Apenas designaron Papa a Jorge Bergoglio el paralelo con el polaco Karol Wojtyla fue inmediato, casi reflejo. Lo hicieron tanto los adversarios de izquierda del argentino como algunos analistas del riñón del Vaticano. Para los primeros, la elección del arzobispo jesuita de Buenos Aires es una movida “del imperio” para frenar los “avances” de las democracias populistas en América latina. Para el especialista italiano Vittorio Messori, la designación de Francisco es una opción “geopolítica”, como fue la de Wojtyla en 1978, pero tendrá un objetivo absolutamente diferente: frenar el avance de las iglesias evangelistas en América latina.

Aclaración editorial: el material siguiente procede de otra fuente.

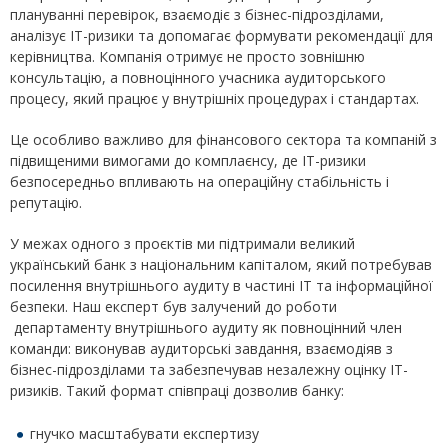
плануванні перевірок, взаємодіє з бізнес-підрозділами,
аналізує ІТ-ризики та допомагає формувати рекомендації для
керівництва. Компанія отримує не просто зовнішню
консультацію, а повноцінного учасника аудиторського
процесу, який працює у внутрішніх процедурах і стандартах.
Це особливо важливо для фінансового сектора та компаній з
підвищеними вимогами до комплаєнсу, де ІТ-ризики
безпосередньо впливають на операційну стабільність і
репутацію.
У межах одного з проєктів ми підтримали великий
український банк з національним капіталом, який потребував
посилення внутрішнього аудиту в частині ІТ та інформаційної
безпеки. Наш експерт був залучений до роботи
департаменту внутрішнього аудиту як повноцінний член
команди: виконував аудиторські завдання, взаємодіяв з
бізнес-підрозділами та забезпечував незалежну оцінку ІТ-
ризиків. Такий формат співпраці дозволив банку:
гнучко масштабувати експертизу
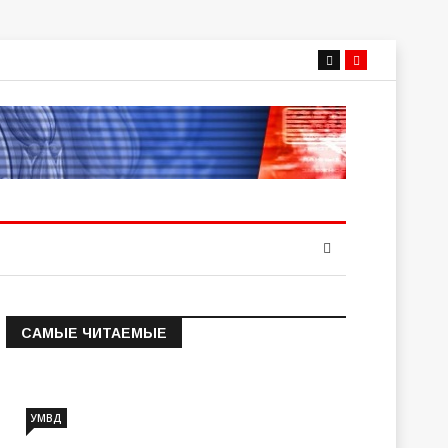
САМЫЕ ЧИТАЕМЫЕ
Информация о состоянии
операт…
УМВД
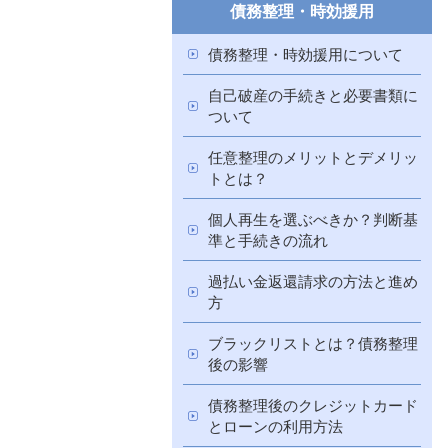
債務整理・時効援用
債務整理・時効援用について
自己破産の手続きと必要書類に
ついて
任意整理のメリットとデメリッ
トとは？
個人再生を選ぶべきか？判断基
準と手続きの流れ
過払い金返還請求の方法と進め
方
ブラックリストとは？債務整理
後の影響
債務整理後のクレジットカード
とローンの利用方法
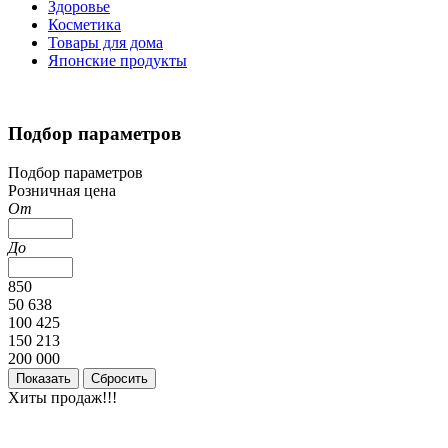
Здоровье
Косметика
Товары для дома
Японские продукты
Подбор параметров
Подбор параметров
Розничная цена
От
До
850
50 638
100 425
150 213
200 000
Хиты продаж!!!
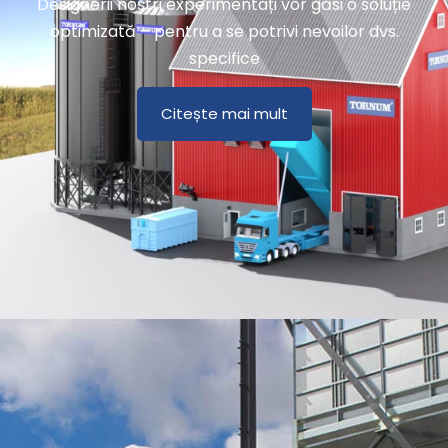
Designerii noștri experimentați vor găsi o soluție
optimizată – pentru a se potrivi nevoilor dvs.
specifice
Citește mai mult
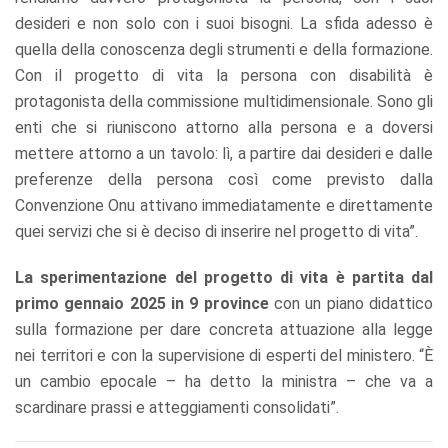
desideri e non solo con i suoi bisogni. La sfida adesso è
quella della conoscenza degli strumenti e della formazione.
Con il progetto di vita la persona con disabilità è
protagonista della commissione multidimensionale. Sono gli
enti che si riuniscono attorno alla persona e a doversi
mettere attorno a un tavolo: lì, a partire dai desideri e dalle
preferenze della persona così come previsto dalla
Convenzione Onu attivano immediatamente e direttamente
quei servizi che si è deciso di inserire nel progetto di vita”.
La sperimentazione del progetto di vita è partita dal
primo gennaio 2025 in 9 province
con un piano didattico
sulla formazione per dare concreta attuazione alla legge
nei territori e con la supervisione di esperti del ministero. “È
un cambio epocale – ha detto la ministra – che va a
scardinare prassi e atteggiamenti consolidati”.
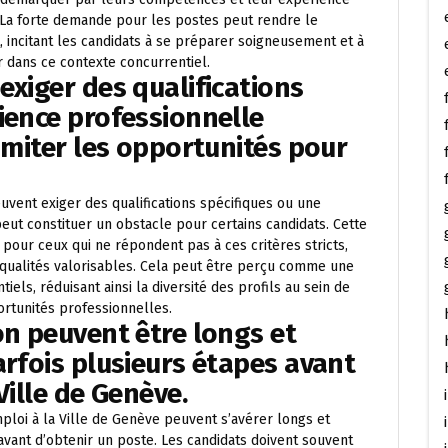
 La forte demande pour les postes peut rendre le
, incitant les candidats à se préparer soigneusement et à
 dans ce contexte concurrentiel.
exiger des qualifications
ience professionnelle
limiter les opportunités pour
uvent exiger des qualifications spécifiques ou une
eut constituer un obstacle pour certains candidats. Cette
pour ceux qui ne répondent pas à ces critères stricts,
qualités valorisables. Cela peut être perçu comme une
iels, réduisant ainsi la diversité des profils au sein de
portunités professionnelles.
on peuvent être longs et
arfois plusieurs étapes avant
Ville de Genève.
ploi à la Ville de Genève peuvent s’avérer longs et
avant d’obtenir un poste. Les candidats doivent souvent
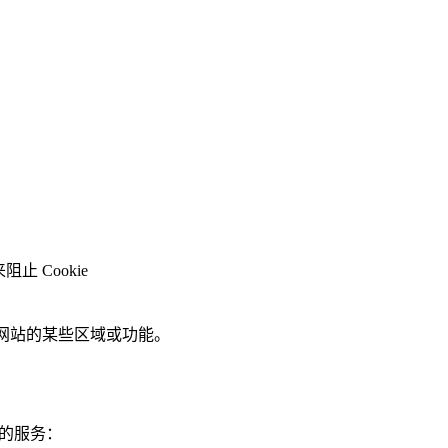
止 Cookie
们网站的某些区域或功能。
们的服务：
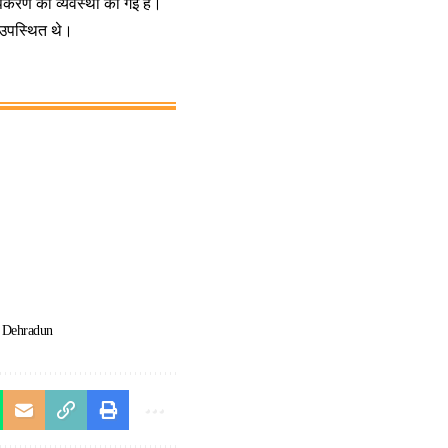
ग उपकरण की व्यवस्था की गई है।
 उपस्थित थे।
 Dehradun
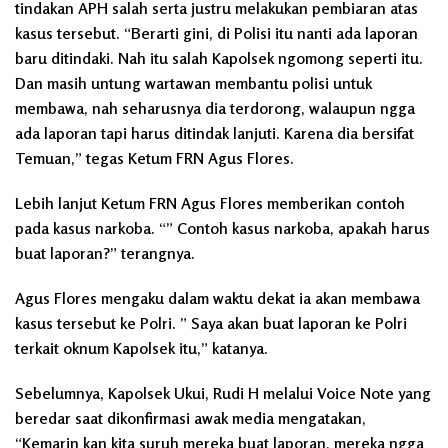
tindakan APH salah serta justru melakukan pembiaran atas
kasus tersebut. “Berarti gini, di Polisi itu nanti ada laporan
baru ditindaki. Nah itu salah Kapolsek ngomong seperti itu.
Dan masih untung wartawan membantu polisi untuk
membawa, nah seharusnya dia terdorong, walaupun ngga
ada laporan tapi harus ditindak lanjuti. Karena dia bersifat
Temuan,” tegas Ketum FRN Agus Flores.
Lebih lanjut Ketum FRN Agus Flores memberikan contoh
pada kasus narkoba. “” Contoh kasus narkoba, apakah harus
buat laporan?” terangnya.
Agus Flores mengaku dalam waktu dekat ia akan membawa
kasus tersebut ke Polri. ” Saya akan buat laporan ke Polri
terkait oknum Kapolsek itu,” katanya.
Sebelumnya, Kapolsek Ukui, Rudi H melalui Voice Note yang
beredar saat dikonfirmasi awak media mengatakan,
“Kemarin kan kita suruh mereka buat laporan, mereka ngga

   El Papa Wojtyla, junto con una suma impresionante de factores de época que se conjugaron, ayudó a derribar los regímenes comunistas que sometían a las sociedades del Este europeo, de Rusia y sus aliados soviéticos. Fue un episodio histórico de gigantesca escala, que cambió el signo del siglo XX y la Historia con mayúscula. Un cambio que aún hoy la izquierda ortodoxa no puede digerir. Son los mismos sectores que pusieron mala cara y peores palabras ante la elección de Bergoglio. Los derrotados en la pelea que duró todo el siglo XX y que se saldó en 1989/91, hoy se juegan por los modelos populistas. Pero la retórica sobre “el socialismo del siglo XXI” y la “revolución bolivariana” apenas esconde la falta real de una revolución según los cánones del siglo XX. Sólo hay un cesarismo autoritario y reformista, fotocopia tardía de los liderazgos populistas de mediados del siglo XX, que de izquierda no tenían ni el aroma.

   Cómo este nombramiento del jesuita porteño pueda influir en esta puja continental entre la democracia republicana y su derivación autoritaria y plebiscitaria, es algo muy difícil de adivinar. Con la muerte de Chávez, por ejemplo, la evolución de Venezuela en los años por venir poco tendrá que ver con el Vaticano y mucho con la realidad diaria de los venezolanos.

   Al Papa Francisco le resultará difícil hacer algo más que dar homilías en giras regionales. Tal vez pueda ayudar —pero muy marginalmente— a cambiar el humor social. Por esto, el paralelismo con el comunismo soviético y el Papa polaco es a todas luces una desmesura, surgida en mucho casos de las mismas mentes ofuscadas que se empeñaron en ensuciar la imagen de Bergoglio cuando todo el planeta lo aclamaba. Como dijo un tuitero argentino, el Coronel Gonorrea: “Chicos, Bergoglio se les fue de escala, vuelvan a la pelea con Magnetto y Lorenzetti”.